From Sussex to the Cotswolds and Back Again

by Julie, still de-Christmasing in Somerville

Last fall I rediscovered Laurie R. King’s Mary Russell series. I’d read the earlier books years ago, but hadn’t kept up with the series. I did an interview with her on the Sisters in Crime Writers’ Podcast and was inspired by our conversation. Then post-Covid I wanted to take a journey with a new series, and started with The Beekeeper’s Apprentice. I fell in love with the prose, and her incredible storytelling. As a writer I was inspired. As a reader (listener in this case) I was transported starting in Sussex, and then traveling around the globe in the 1920s with Mary Russell and Sherlock Holmes.

When I finished the series, I was a bit bereft. The next book comes out in February, but until then what? This was early December, and I desired cozy. Or, as they say in England, cosy. That’s when I took a trip to the Cotswolds. Specifically, to Cherringham.

The Cherringham series are short books. Less that four hours listening time, 130 pages or so. Novellas. Here’s the premise:

Set in the sleepy English village of Cherringham, the detective series brings together an unlikely sleuthing duo: English web designer Sarah and American ex-cop Jack. Thrilling and deadly – but with a spot of tea – it’s like Rosamunde Pilcher meets Inspector Barnaby. Each of the self-contained episodes is a quick read for the morning commute, while waiting for the doctor, or when curling up with a hot cuppa.

The series is written by Neil Richards and Matthew Costello.
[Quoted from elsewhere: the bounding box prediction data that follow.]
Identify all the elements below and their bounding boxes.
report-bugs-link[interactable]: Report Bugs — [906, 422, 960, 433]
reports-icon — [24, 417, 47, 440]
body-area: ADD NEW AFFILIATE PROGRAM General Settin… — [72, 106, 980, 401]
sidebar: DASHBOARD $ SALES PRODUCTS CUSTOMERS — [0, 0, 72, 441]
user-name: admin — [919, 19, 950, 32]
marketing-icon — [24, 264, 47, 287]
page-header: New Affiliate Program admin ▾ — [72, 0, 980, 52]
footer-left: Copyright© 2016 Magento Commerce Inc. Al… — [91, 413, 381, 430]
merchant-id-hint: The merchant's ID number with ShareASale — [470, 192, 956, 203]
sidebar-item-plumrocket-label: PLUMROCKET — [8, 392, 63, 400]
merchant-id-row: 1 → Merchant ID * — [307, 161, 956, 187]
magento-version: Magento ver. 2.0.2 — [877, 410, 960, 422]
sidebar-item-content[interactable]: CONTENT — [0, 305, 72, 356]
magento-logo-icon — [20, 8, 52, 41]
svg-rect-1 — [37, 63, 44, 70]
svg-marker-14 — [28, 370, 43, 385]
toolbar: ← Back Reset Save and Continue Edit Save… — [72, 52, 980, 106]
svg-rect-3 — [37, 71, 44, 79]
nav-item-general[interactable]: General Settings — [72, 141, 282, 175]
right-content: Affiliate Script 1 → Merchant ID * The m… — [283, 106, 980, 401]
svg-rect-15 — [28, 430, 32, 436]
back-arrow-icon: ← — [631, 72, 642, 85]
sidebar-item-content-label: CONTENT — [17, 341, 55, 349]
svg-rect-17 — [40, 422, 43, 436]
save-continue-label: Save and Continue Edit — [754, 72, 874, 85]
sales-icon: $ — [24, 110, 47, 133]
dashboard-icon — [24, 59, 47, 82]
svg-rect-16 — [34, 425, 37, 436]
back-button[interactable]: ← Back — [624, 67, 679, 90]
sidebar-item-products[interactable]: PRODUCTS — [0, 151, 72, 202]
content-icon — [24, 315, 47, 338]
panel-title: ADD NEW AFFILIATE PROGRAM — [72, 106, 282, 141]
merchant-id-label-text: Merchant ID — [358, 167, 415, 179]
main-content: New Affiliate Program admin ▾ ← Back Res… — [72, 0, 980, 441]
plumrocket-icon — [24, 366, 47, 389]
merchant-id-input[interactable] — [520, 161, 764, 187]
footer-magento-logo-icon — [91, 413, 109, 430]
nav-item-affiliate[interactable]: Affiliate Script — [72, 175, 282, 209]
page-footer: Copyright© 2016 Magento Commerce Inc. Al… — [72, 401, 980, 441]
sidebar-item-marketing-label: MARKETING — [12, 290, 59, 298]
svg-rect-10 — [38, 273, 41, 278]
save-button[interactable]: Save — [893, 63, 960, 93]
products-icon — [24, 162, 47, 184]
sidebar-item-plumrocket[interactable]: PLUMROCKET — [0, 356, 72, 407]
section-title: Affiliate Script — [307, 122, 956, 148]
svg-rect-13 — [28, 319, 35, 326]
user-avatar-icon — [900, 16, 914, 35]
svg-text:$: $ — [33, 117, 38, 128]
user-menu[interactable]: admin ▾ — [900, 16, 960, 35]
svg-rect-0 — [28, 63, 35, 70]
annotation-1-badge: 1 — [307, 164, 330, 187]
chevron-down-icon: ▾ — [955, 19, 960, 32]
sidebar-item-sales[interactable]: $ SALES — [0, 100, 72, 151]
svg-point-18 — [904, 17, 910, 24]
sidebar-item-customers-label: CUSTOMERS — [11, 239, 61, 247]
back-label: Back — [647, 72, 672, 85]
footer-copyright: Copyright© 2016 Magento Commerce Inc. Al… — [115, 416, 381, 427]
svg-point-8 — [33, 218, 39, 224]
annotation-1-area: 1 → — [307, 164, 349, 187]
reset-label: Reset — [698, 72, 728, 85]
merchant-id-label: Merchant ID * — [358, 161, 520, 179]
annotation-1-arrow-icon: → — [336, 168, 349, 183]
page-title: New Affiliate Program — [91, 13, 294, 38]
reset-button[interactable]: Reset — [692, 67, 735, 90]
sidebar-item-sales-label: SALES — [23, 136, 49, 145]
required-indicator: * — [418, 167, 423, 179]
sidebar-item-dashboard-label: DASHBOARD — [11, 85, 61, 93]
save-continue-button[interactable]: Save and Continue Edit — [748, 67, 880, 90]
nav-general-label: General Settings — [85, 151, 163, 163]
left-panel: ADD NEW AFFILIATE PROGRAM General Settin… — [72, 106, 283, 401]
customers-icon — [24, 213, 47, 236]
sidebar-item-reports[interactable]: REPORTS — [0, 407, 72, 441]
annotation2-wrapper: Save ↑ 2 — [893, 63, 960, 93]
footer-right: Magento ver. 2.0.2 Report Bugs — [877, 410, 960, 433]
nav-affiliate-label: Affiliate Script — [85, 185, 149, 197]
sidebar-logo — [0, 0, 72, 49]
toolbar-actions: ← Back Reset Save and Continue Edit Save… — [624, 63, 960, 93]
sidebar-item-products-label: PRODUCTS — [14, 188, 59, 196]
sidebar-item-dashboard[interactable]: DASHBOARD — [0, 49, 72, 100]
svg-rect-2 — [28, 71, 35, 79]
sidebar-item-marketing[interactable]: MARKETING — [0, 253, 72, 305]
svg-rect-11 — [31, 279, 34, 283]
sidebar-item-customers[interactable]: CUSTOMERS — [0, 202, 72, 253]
The narrator is Neil Dudgeon, who is wonderful. His American accent is good, he acts out each character with gusto, and is wonderful to listen to. Thanks to Cherringham, I didn’t watch television at all in December, but I was entertained. And I got a couple of knitting projects done, the house clean, and hundreds of steps logged.

When that series was done, I followed the authors Richards and Costello back to Sussex in 1929, this time to Mydworth in the Mydworth Mysteries:

Sussex, England, 1929. Mydworth is a sleepy English market town just 50 miles from London. But things are about to liven up there, when young and handsome Sir Harry Mortimer returns home from his diplomatic posting in Cairo, with his beautiful and unconventional American wife, Kat.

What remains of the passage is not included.